Source records:

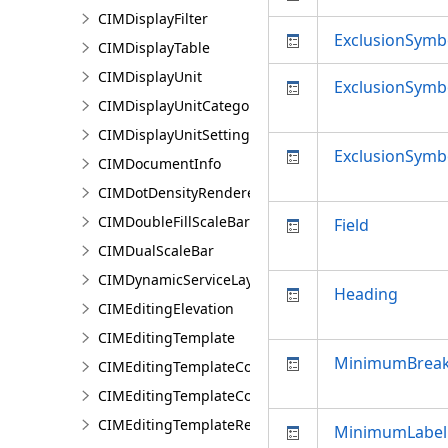
CIMDisplayFilter
ExclusionSymb
CIMDisplayTable
CIMDisplayUnit
ExclusionSym
CIMDisplayUnitCategory
CIMDisplayUnitSettings
ExclusionSymb
CIMDocumentInfo
CIMDotDensityRenderer
CIMDoubleFillScaleBar
Field
CIMDualScaleBar
CIMDynamicServiceLayer
Heading
CIMEditingElevation
CIMEditingTemplate
MinimumBrea
CIMEditingTemplateCollection
CIMEditingTemplateCollectionItem
CIMEditingTemplateReference
MinimumLabel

Instructions to follow:
Set down, from the entries above, exactly the lines from the one with "CIMDisplayUnitCategory" up to and including the one with "CIMEditingTemplateCollectionItem", and no other lines.

Answer to this problem:
CIMDisplayUnitCategory
CIMDisplayUnitSettings
ExclusionSymb
CIMDocumentInfo
CIMDotDensityRenderer
CIMDoubleFillScaleBar
Field
CIMDualScaleBar
CIMDynamicServiceLayer
Heading
CIMEditingElevation
CIMEditingTemplate
MinimumBrea
CIMEditingTemplateCollection
CIMEditingTemplateCollectionItem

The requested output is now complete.